A nice thing about the quad cores is they're supposedly going to improve battery life greatly, with 1 or 2 processors being very low power consuming ones and the others being normal. So I'll be curious to see how well they perform and what battery life is on them. And who knows if displays will be better in a couple months... but this can be said for all technology since something newer is ALWAYS on the horizon.
The nice thing about getting the Galaxy Nexus is we know it'll be supported with quick updates from Google and we KNOW it has an unlocked bootloader (which for us who have rooted our phones is needed).
Bingo. Plus One. Nailed it. On
all counts.
It seems like only yesterday that we were assuring people that dual cores would save battery life, not eat into it - remember that one, muchachas and muchachos? That dual cores would eat battery life?
The new quad core schemes are really starting to show some wonderful vendor (or rather, inventor) differentiation for us users. One plan is the big.LITTLE, with two lower power cores, another is the Tegra 3, a "quad" core but actually with a 5th low power core, and certainly other schemes will quickly follow. (Just repeating what you already said - the new beasties will have 1 or 2 low power cores.)
You've all heard me say that I won't surrender my dual core Evo 3D and you've heard others say to heck with it, the Rezound or the RAZR is the phone for them.
What does that tell you?
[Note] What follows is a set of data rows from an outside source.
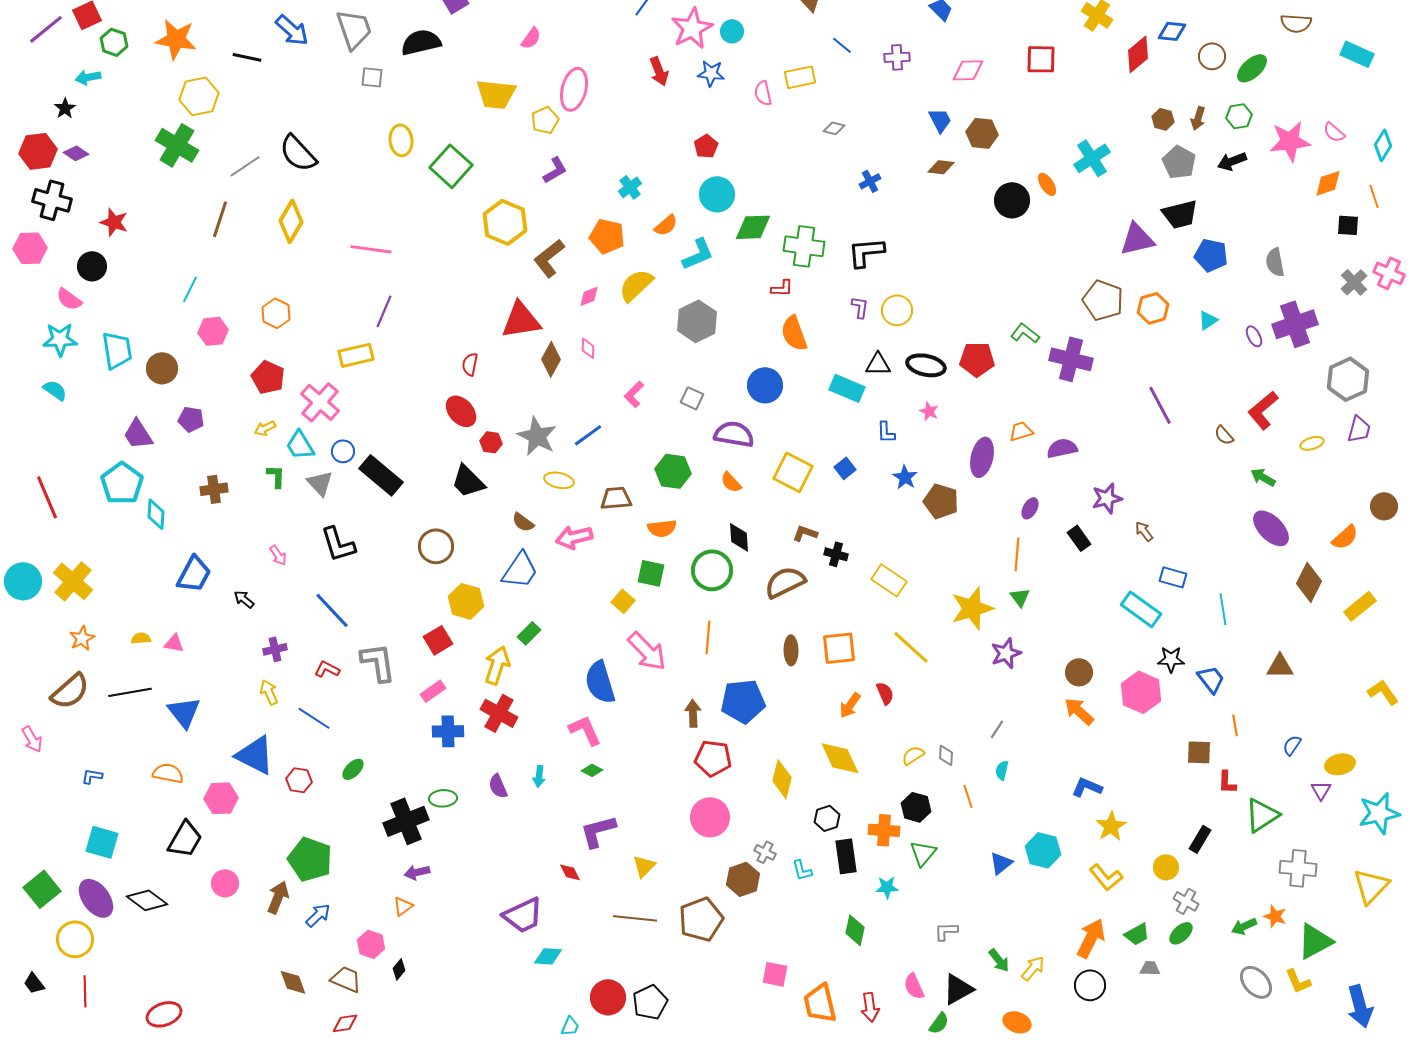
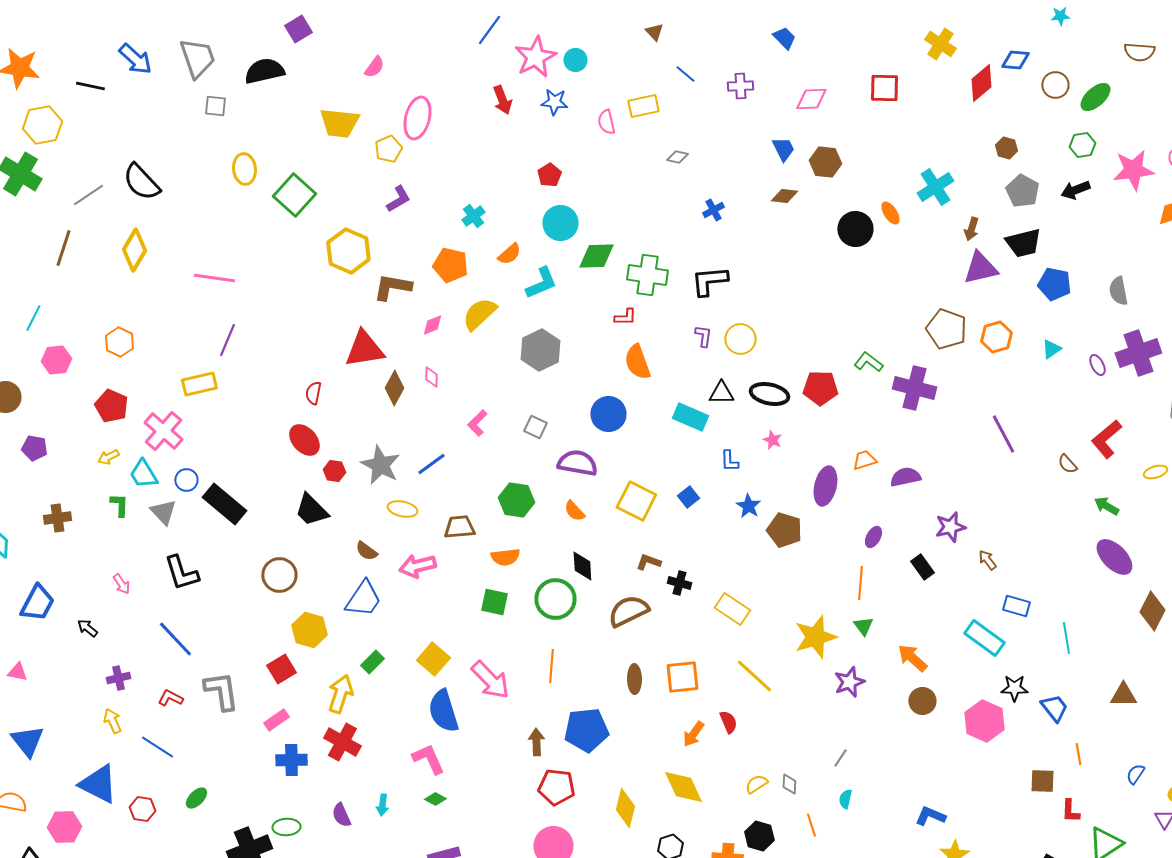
brown arrow: (1198, 118) -> (971, 229), moved
brown L-shape: (549, 258) -> (392, 287), turned 48
yellow square: (623, 601) -> (433, 659), moved, size x1.4
orange arrow: (1079, 711) -> (912, 658), moved

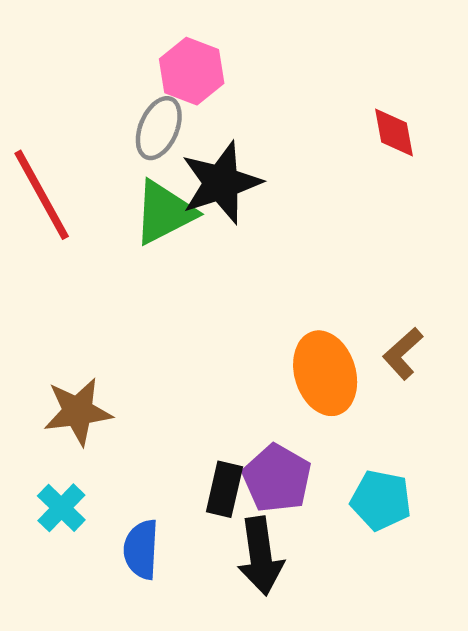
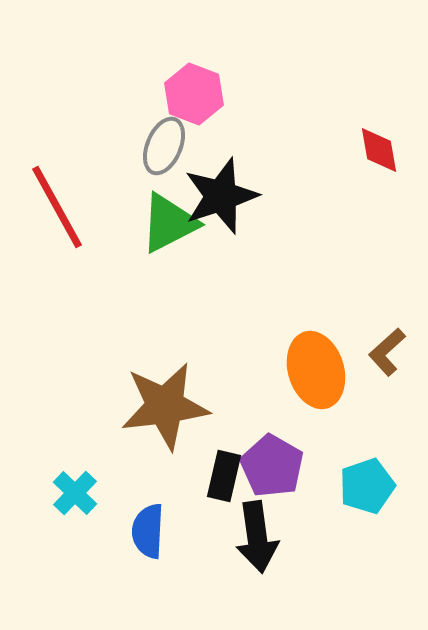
brown star: (78, 412) -> (165, 406), moved, size x1.4
cyan pentagon: (381, 500) -> (367, 486), turned -30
It tells you that once you stand back from brink of synthetic benchmarks and find that your phone is already as fast or faster than you are, the differences come down to just personal preferences.
And that puts into the Second Golden Age of Android, in my opinion - where each of the available superphones displays superiority to, but simultaneous equality with, the other Android superphones.
And the Galactasaurus Nex will be the fitting pinnacle of this class.
So what's next?
Battery life.
Say it with me - we want the power of 2 core or better Android with the battery life of a StarTac (or feature phone of your choice) or better.
There will always be a vocal niche for various things like GPU performance. Face it - the gamers can never get enough GPU and they're an important smart phone segment - but they are not the largest segment, simply the most demanding of performance in that area and possibly the most vocal.
Me? I want longer battery life - no, wait - even longer than that.
I want some sort of FAST transreflective display, because up here this close to the sun where I live, nothing satisfies in outdoor light in the summer. (Pixel Qi or Mirasol display, I don't care which, so long as it's fast and color correct.)
But until that day comes and we enter the Third Golden Age of Android, I want unconditional control of my phone and fast updates.
Mark my words, my friends - with Verizon and others catching up with the world in dual core variety for all consumers, we are truly crossing the threshold into the Second Golden Age of Android.
I know of no other way to express it.